25 gardens have been selected for the project from residents who want to participate. An archaeological pit of one square meter is being dug in their garden. With shovels and brushes, residents and volunteers, accompanied by an archaeologist, look for coins, shards, roof tiles and other materials from previous residents, about 2,000 years ago.

“The people of Heerlen are proud of their past,” says regional archaeologist Hilde Vanneste, initiator of ‘Heel Heerlen Graaft’. “Among the houses and gardens there is a city that we would like to get to know better. It is quite special. How many people can say that their house was built on a Roman city or road?”

Trade in olive oil, salt and wine

Archaeologists already know something about the city of Coriovallum from previous finds. “We know that the bathhouse was at the intersection of the two trade routes. We also know where the core was.” Because it was a trading place, there were many pubs and inns for travelers. Many goods were brought to the city, such as wine from southern Italy, olive oil from Spain and salt from the North Sea coast.

The city contained typical Roman buildings, such as temples and a marketplace. But where did the city reach? The people of Heerlen hope to find out more about this through these excavations.

Getting to know the past

For many residents it is a unique opportunity to discover archeology up close, says Vanneste. “We have been trying to get people involved in archaeology for years. It is very special to get to know your own heritage. While digging, we look for the past together.”
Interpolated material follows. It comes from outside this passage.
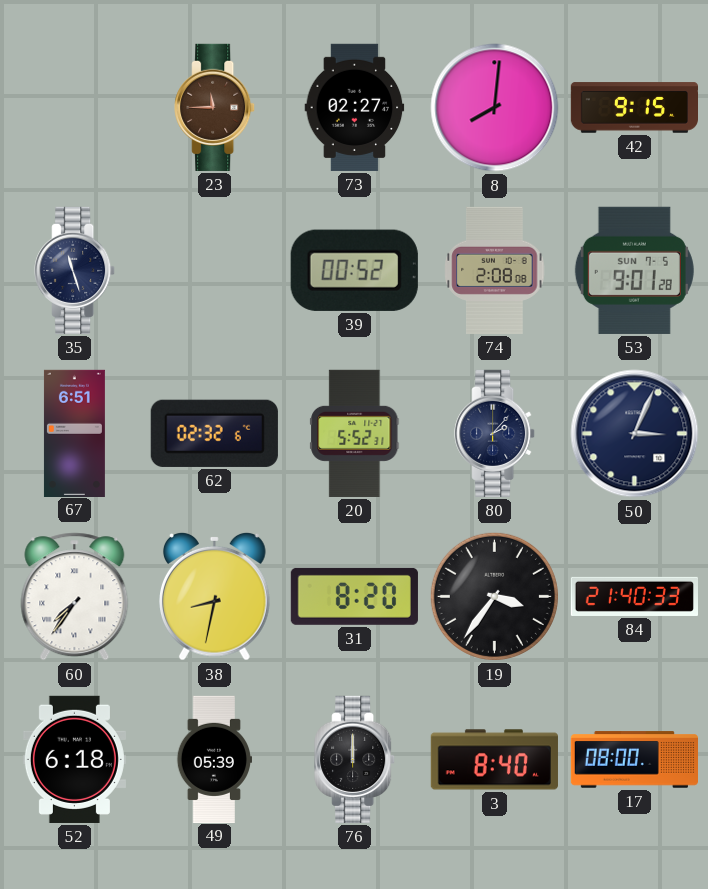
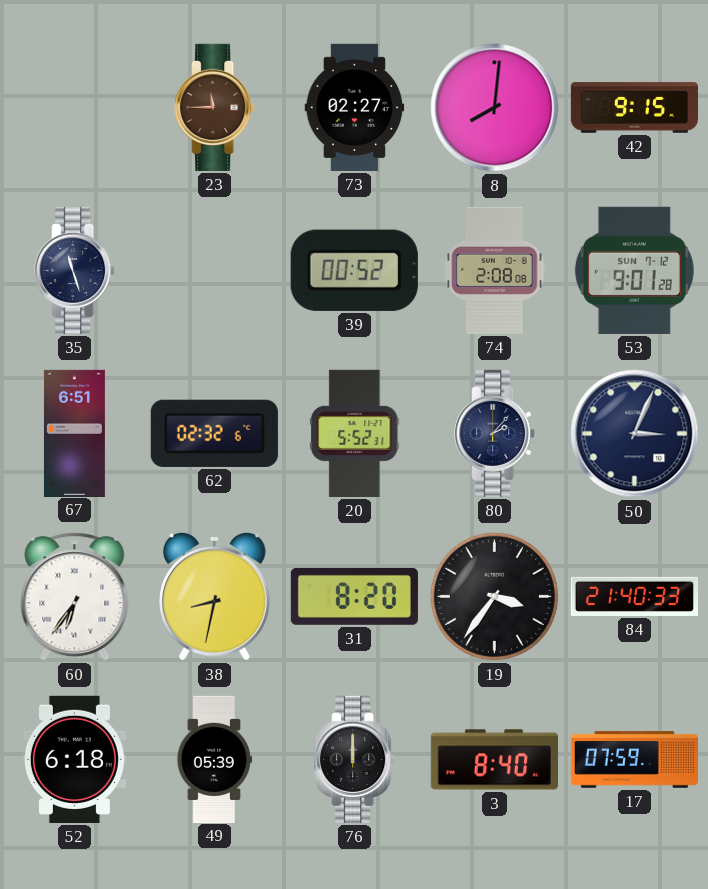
53 date: SUN 7-5 -> SUN 7-12
60: 7:36 -> 6:36
17: 08:00 -> 07:59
It is also a special project for archaeologists. “Usually you can only conduct research in areas where, for example, a new building is being built. This time it can simply be done at people’s homes.”

To safeguard the archaeological finds, they go from the backyards to a depot. Specialists will look at them there before the finds end up in the city’s archaeological center.

No ownership

Residents who find the remains in their garden are not allowed to keep them. “All finds in this project are subject to scientific research. This means that a find is the property of the province. The finders remain involved. We include them in the entire process, from find to display.”

Afterwards, it is not the intention to enlarge the wells in the gardens, even in the case of special finds. “If we find a wall, we simply leave it in the ground,” says Vanneste. “But then we know it is there, and that alone is useful for future construction projects.”